Bulk data download and Python in R

This will be the last post for downloading data from Dewey. This post will allow users to download data for a specific period for specific data (e.g., from March 2020 to December 2022 Advan weekly patterns). Also, you can download data for a specific week. The download code is written in Python though, and I will not translate it to R code. The good news is you can use any Python codes in R without converting them to R codes. This article will help you download files. However, in general, this article will help R users utilize any Python code without any translation between them.

First, the download Python code is here. So, please read it. Let’s assume that you saved the full code as “dewey_mp.py” in “./Py” subfolder in your R project.

Second, you need to set up RStudio to use Python in R. The R package reticulate does all the magic. Here is the R code to set up with guiding comments. You can follow the flow.

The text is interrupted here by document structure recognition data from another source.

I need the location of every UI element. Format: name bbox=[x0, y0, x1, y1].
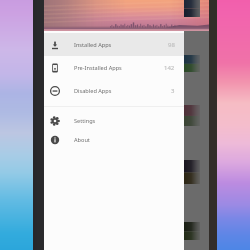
button[interactable]: Disabled Apps bbox=[44, 81, 184, 101]
staticText: Pre-Installed Apps bbox=[74, 64, 122, 72]
button[interactable]: Installed Apps bbox=[44, 35, 184, 55]
staticText: Disabled Apps bbox=[74, 87, 112, 95]
staticText: 98 bbox=[168, 41, 175, 49]
staticText: 142 bbox=[164, 64, 175, 72]
staticText: 3 bbox=[171, 87, 175, 95]
button[interactable]: Settings bbox=[44, 111, 184, 131]
staticText: Settings bbox=[74, 117, 96, 125]
staticText: Installed Apps bbox=[74, 41, 112, 49]
staticText: About bbox=[74, 136, 90, 144]
button[interactable]: Pre-Installed Apps bbox=[44, 58, 184, 78]
button[interactable]: About bbox=[44, 130, 184, 150]
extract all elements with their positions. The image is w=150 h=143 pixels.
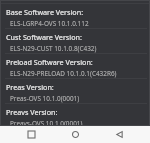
button[interactable]: Preload Software Version:	[0, 54, 150, 78]
button[interactable]: Recent apps	[16, 126, 46, 143]
staticText: Preas Version:	[6, 82, 54, 92]
staticText: Preload Software Version:	[6, 57, 93, 67]
staticText: Preas-OVS 10.1.0(0001)	[10, 94, 80, 103]
button[interactable]: Cust Software Version:	[0, 29, 150, 53]
staticText: ELS-N29-CUST 10.1.0.8(C432)	[10, 44, 97, 53]
staticText: ELS-N29-PRELOAD 10.1.0.1(C432R6)	[10, 69, 117, 78]
button[interactable]: Base Software Version:	[0, 4, 150, 28]
button[interactable]: Home	[60, 126, 90, 143]
staticText: ELS-LGRP4-OVS 10.1.0.112	[10, 19, 89, 28]
staticText: Cust Software Version:	[6, 32, 82, 42]
staticText: Preavs Version:	[6, 107, 58, 117]
staticText: Preavs-OVS 10.1.0(0001)	[10, 119, 83, 126]
staticText: Base Software Version:	[6, 7, 84, 17]
button[interactable]: Preavs Version:	[0, 104, 150, 126]
button[interactable]: Preas Version:	[0, 79, 150, 103]
button[interactable]: Back	[104, 126, 134, 143]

# Install reticulate package if first-time use
# 
install.packages("reticulate");

# Load library
library(reticulate);

# Install miniconda if first-time use-----------------
# miniconda is package management software for Python and otehr

# Install miniconda. This will take a while
install_miniconda(path = "C:/Temp/miniconda", update = T);

# This doesn't do anything.
# This will display the current virtual environment list
# Virtual environment list. This will be explained and setup later
conda_list(conda = "C:/Temp/miniconda/_conda.exe");
# ----------------------------------------------------

# Create new virtual environment (venv)
# Python keeps a copy version of Python environment and
# installed packages in venv.
# Change env_path only. ------------------------------
env_path = "C:/Temp/miniconda/envs/venv_sample";
# ----------------------------------------------------

# conda.exe path
conda_path = "C:/Temp/miniconda/_conda.exe";

# Extract venv_name (venv_sample) from env_path
evn_split = strsplit(env_path, "/")[[1]];
env_name = evn_split[length(evn_split)]; # env_name
env_name;

# Create venv if first time use
# Create virtual enviroment "venv_sample"
conda_create(envname = env_path, conda = conda_path);

# This will show newly created "venv_sample"
conda_list(conda = conda_path);
#conda_remove("venv_test")

# ------------------------------------------------------------------------------
# !! You have to run this section whenever start new R session!!----------------
# Set Python venv to "venv_sample".
# to make sure Python uses "venv_sample" as the venv.
# Otherwise, R will use system defalut Python
# which may cause error (especially when some required Python packages are
# not installed.)
use_condaenv(condaenv = env_name, conda = conda_path);

# Set up Python system path.
# Assuming Python sources are in the ./Py folder,
# add ".\\Py" to the system path so that Python can search source code files.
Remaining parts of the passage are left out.